Le projet de budget "fait porter trop fortement les économies sur les entreprises avec des mesures structurelles et durables" pénalisant "toutes les entreprises", selon le Medef.
Michel Barnier à Paris, le 10 octobre 2024. ( AFP / LUDOVIC MARIN )
Pendant sept ans, ils auront été particulièrement couvés par Emmanuel Macron.

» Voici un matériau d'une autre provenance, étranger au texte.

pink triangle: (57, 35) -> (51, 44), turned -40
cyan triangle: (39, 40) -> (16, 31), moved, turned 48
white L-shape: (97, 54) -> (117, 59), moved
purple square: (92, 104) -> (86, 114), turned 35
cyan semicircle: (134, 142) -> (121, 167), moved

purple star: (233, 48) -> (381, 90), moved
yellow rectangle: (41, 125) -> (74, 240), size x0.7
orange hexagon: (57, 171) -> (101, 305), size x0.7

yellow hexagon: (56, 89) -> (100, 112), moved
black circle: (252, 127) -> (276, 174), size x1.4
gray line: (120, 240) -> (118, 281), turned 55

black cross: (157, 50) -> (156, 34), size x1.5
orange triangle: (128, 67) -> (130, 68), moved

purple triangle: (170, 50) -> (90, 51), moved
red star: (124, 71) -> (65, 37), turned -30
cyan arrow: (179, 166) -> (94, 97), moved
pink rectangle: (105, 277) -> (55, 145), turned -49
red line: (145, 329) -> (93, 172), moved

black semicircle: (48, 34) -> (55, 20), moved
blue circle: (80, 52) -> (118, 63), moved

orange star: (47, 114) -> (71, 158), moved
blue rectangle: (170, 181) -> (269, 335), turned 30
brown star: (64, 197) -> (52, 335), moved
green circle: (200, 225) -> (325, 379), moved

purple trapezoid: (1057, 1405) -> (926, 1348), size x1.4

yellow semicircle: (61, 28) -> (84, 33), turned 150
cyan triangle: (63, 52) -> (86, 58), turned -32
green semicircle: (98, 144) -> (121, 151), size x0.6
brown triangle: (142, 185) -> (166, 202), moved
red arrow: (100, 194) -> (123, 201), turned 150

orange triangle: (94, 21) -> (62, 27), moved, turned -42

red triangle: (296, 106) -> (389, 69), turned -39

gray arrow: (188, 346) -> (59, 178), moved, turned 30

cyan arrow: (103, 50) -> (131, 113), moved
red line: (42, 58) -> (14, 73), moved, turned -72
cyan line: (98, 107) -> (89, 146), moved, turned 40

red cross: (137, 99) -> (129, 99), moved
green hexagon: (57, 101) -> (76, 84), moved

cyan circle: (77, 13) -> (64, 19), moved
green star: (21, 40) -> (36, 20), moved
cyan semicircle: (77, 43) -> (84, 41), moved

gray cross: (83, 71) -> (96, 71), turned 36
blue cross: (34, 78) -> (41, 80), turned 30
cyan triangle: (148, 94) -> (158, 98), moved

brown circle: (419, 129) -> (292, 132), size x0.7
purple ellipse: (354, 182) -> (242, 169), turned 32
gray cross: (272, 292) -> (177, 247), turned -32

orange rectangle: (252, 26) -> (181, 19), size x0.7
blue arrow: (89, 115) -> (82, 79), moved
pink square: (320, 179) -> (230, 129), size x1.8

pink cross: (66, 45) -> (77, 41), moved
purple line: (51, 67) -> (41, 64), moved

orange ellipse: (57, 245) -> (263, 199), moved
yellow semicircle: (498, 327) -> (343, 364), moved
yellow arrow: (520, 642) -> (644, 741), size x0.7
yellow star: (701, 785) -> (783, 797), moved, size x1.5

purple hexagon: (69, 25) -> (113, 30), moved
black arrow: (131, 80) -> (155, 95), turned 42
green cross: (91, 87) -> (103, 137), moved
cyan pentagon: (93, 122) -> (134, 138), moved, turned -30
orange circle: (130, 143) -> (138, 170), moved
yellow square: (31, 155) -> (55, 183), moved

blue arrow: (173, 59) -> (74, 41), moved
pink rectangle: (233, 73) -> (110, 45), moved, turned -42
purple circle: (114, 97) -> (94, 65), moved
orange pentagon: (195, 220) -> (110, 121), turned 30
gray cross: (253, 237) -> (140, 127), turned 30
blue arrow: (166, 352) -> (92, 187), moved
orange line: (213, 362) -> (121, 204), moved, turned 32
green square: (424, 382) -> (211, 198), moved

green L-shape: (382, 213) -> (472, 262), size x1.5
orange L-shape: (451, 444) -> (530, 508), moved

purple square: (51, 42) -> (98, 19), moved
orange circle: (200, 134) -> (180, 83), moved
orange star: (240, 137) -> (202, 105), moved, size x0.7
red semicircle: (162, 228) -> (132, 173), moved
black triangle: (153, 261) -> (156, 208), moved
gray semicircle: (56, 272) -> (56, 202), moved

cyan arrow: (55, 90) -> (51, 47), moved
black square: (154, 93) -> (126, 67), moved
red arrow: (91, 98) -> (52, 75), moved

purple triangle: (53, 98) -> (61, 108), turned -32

Mais le budget 2025, élaboré dans un contexte de grave dérapage des comptes publics et présenté jeudi 10 octobre, fait des entreprises les grandes contributrices à l'effort général de "60 milliards d'euros" demandé au pays, et pas seulement les plus grandes.
Ces dernières savaient déjà qu'une participation leur serait demandée via des hausses d'impôts sur les plus grosses d'entre elles . Le président du Medef, Patrick Martin, voulait même bien en "discuter", à condition que l'État prenne sa part des massives économies à réaliser en parallèle.
Au total, il y a dans le projet de loi de finances à peu près un tiers de hausses d'impôts sur les entreprises et les particuliers, et deux tiers d'économies , selon les calculs du gouvernement.
Ainsi, 400 entreprises ayant un chiffre d'affaires d'au moins un milliard d'euros paieront une "contribution" supplémentaire sur leur impôt sur les sociétés, avec une gradation entre celles réalisant entre un et trois milliards d'euros de chiffre d'affaires, et celles dépassant ces trois milliards. La mesure doit rapporter 8 milliards d'euros en 2025 et 4 milliards en 2026. Elle est contestée par le camp macroniste, comme allant à rebours d'une politique ayant abaissé depuis 2017 le taux de l'impôt sur les sociétés (IS) de 33,3% à 25%. Cela aurait notamment favorisé la baisse de deux points du taux de chômage en sept ans.
Seront taxées aussi, pour 500 millions d'euros en 2025 et 300 millions en 2026, les grandes entreprises de transport maritime. Ce serait un moindre mal pour elles, qui bénéficient par ailleurs d'une niche fiscale avantageuse. Une taxe sur les rachats d'actions frappera aussi les entreprises qui rachètent leurs actions pour les annuler, et distribuer de meilleurs dividendes à leurs actionnaires. Elle sera pérenne, et rapportera 200 millions d'euros l'an prochain. Elle s'appliquera aux opérations réalisées dès jeudi.
Ce qui fâche vraiment
Mais ce qui fâche vraiment les patrons est plutôt dans le projet de loi de financement de la Sécurité sociale (PLFSS) présenté jeudi également. D'abord la baisse prévue des allègements de charges sur les bas salaires , qui subiront une première salve en 2025 avant une réforme plus complète en 2026. L'idée est d'empêcher le Smic de "devenir un salaire à vie", selon Bercy, mais tout en lissant les allègements, le gouvernement en supprime au passage pour cinq milliards d'euros.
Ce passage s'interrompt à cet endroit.